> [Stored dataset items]
* * *

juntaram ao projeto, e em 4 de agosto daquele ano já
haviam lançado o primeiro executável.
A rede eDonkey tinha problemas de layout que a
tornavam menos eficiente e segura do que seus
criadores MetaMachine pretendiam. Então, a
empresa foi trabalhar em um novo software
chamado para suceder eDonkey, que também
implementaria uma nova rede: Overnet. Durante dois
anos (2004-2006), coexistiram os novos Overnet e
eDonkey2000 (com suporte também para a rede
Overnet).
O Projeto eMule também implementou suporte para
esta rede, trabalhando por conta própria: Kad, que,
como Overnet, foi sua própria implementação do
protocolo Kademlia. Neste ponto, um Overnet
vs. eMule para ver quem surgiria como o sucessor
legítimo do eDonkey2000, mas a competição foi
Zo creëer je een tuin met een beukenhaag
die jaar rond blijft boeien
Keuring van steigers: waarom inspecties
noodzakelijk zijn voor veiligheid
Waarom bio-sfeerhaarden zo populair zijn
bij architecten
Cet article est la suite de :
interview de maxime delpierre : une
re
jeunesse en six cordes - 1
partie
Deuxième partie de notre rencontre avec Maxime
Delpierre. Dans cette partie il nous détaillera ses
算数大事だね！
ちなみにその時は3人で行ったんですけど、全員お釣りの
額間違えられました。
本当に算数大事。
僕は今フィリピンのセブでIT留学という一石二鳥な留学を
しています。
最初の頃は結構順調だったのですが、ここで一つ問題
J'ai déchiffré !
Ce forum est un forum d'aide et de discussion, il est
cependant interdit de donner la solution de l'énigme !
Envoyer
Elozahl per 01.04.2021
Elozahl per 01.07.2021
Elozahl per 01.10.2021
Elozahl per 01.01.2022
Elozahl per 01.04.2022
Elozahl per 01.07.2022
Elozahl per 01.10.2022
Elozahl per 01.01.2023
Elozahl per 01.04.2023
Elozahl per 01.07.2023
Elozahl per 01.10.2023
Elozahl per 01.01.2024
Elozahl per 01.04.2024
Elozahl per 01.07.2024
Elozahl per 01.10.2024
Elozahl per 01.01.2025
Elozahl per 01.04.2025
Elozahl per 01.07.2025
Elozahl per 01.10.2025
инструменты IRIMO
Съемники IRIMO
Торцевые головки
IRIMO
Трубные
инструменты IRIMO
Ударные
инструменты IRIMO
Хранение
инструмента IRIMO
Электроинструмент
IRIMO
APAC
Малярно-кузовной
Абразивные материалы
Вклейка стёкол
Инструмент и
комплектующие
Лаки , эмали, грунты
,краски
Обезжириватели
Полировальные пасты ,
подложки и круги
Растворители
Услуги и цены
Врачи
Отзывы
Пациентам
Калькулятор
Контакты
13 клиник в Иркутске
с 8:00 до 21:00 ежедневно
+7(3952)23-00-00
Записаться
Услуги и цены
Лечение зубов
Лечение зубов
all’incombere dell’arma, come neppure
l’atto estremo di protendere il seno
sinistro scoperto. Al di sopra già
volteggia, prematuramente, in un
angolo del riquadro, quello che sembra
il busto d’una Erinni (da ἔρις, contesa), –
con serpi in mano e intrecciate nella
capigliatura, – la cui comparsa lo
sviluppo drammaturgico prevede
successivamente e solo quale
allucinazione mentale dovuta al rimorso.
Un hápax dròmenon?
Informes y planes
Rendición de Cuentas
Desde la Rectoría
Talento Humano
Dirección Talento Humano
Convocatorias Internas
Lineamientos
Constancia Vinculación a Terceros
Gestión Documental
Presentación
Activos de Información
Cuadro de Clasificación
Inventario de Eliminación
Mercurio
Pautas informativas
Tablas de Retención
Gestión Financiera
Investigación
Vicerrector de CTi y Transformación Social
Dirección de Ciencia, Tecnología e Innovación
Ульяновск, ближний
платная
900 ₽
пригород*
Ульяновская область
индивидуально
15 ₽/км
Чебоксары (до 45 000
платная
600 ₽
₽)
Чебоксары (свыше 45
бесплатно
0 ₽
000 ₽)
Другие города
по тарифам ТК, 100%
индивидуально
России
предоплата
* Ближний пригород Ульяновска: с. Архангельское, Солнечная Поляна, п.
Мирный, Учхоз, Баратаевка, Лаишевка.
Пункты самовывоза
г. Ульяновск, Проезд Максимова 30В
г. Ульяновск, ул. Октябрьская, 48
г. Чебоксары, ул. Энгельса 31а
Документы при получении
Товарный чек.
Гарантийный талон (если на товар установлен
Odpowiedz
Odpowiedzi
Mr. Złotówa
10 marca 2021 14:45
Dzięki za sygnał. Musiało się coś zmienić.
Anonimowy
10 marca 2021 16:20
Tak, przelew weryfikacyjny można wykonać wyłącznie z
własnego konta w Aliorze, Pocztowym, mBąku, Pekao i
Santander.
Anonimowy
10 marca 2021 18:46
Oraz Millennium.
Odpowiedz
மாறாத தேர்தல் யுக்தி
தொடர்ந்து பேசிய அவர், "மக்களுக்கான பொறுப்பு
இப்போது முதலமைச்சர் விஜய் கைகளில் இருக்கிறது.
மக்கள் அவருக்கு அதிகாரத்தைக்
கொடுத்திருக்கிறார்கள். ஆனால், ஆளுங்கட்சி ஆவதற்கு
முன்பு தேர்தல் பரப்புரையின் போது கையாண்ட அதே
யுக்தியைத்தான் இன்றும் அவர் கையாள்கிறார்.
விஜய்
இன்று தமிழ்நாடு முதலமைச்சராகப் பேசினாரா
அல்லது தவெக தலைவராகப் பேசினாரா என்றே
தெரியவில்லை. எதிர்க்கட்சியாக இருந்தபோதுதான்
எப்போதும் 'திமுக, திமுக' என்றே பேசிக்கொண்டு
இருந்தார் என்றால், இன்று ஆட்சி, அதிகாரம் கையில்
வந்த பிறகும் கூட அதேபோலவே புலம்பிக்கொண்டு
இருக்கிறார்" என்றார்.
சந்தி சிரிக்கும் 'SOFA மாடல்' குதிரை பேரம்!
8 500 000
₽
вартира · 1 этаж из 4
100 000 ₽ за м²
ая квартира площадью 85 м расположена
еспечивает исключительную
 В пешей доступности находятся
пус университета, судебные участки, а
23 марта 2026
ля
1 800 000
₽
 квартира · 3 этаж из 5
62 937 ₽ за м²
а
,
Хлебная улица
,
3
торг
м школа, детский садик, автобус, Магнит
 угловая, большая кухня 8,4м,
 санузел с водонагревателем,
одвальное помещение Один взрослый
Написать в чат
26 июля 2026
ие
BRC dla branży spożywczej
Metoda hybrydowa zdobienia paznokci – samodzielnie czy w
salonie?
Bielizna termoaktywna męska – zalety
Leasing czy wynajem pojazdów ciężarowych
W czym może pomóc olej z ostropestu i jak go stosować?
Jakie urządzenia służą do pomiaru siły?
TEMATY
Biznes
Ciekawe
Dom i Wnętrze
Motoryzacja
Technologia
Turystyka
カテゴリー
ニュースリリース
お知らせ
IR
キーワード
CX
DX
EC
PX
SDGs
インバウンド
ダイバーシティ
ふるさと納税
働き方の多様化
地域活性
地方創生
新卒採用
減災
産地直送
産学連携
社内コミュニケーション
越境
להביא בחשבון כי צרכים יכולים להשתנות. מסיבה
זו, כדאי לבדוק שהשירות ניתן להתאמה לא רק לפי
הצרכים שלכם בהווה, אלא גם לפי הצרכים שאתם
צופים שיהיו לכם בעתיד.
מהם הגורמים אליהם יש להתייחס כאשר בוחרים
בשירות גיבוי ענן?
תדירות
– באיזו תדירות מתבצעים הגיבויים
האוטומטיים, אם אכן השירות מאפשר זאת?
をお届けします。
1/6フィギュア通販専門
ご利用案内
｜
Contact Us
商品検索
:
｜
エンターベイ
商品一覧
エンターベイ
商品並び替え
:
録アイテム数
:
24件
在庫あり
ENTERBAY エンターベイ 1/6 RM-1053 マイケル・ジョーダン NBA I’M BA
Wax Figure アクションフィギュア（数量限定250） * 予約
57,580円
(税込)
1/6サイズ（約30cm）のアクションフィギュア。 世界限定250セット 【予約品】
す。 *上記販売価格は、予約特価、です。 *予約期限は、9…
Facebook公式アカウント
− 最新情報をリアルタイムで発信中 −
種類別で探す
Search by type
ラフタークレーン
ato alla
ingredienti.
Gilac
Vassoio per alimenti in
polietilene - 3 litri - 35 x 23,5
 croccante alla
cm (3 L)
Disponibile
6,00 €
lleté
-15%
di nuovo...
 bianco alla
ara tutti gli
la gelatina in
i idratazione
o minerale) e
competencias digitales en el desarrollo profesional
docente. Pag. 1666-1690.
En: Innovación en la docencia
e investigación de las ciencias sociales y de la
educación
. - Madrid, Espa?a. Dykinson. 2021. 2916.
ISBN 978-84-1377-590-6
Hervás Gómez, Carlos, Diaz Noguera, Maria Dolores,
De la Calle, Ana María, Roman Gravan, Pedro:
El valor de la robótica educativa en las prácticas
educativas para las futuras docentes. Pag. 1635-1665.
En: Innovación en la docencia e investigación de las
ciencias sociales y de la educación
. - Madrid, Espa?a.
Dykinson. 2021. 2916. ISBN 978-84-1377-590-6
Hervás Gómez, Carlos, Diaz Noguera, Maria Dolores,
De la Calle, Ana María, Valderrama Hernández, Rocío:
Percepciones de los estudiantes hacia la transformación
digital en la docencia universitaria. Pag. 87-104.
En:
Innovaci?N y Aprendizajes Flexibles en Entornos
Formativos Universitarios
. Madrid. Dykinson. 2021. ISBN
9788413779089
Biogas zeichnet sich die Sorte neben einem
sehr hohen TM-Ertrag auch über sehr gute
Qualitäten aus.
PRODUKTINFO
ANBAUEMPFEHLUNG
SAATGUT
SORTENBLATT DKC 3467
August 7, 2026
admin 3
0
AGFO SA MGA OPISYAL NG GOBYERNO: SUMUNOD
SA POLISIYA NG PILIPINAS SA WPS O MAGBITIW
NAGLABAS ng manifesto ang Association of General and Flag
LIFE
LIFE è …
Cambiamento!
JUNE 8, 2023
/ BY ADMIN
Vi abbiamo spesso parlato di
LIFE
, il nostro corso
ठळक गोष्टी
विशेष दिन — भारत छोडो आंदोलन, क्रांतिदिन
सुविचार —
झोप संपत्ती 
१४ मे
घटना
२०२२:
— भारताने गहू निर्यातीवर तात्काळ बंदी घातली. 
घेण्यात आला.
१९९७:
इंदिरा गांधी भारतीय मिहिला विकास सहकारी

* * *

> [What you will do]
Now copy each line of the entries that mentions "docencia".

> [Exercise output]
En: Innovación en la docencia
En: Innovación en la docencia e investigación de las
digital en la docencia universitaria. Pag. 87-104.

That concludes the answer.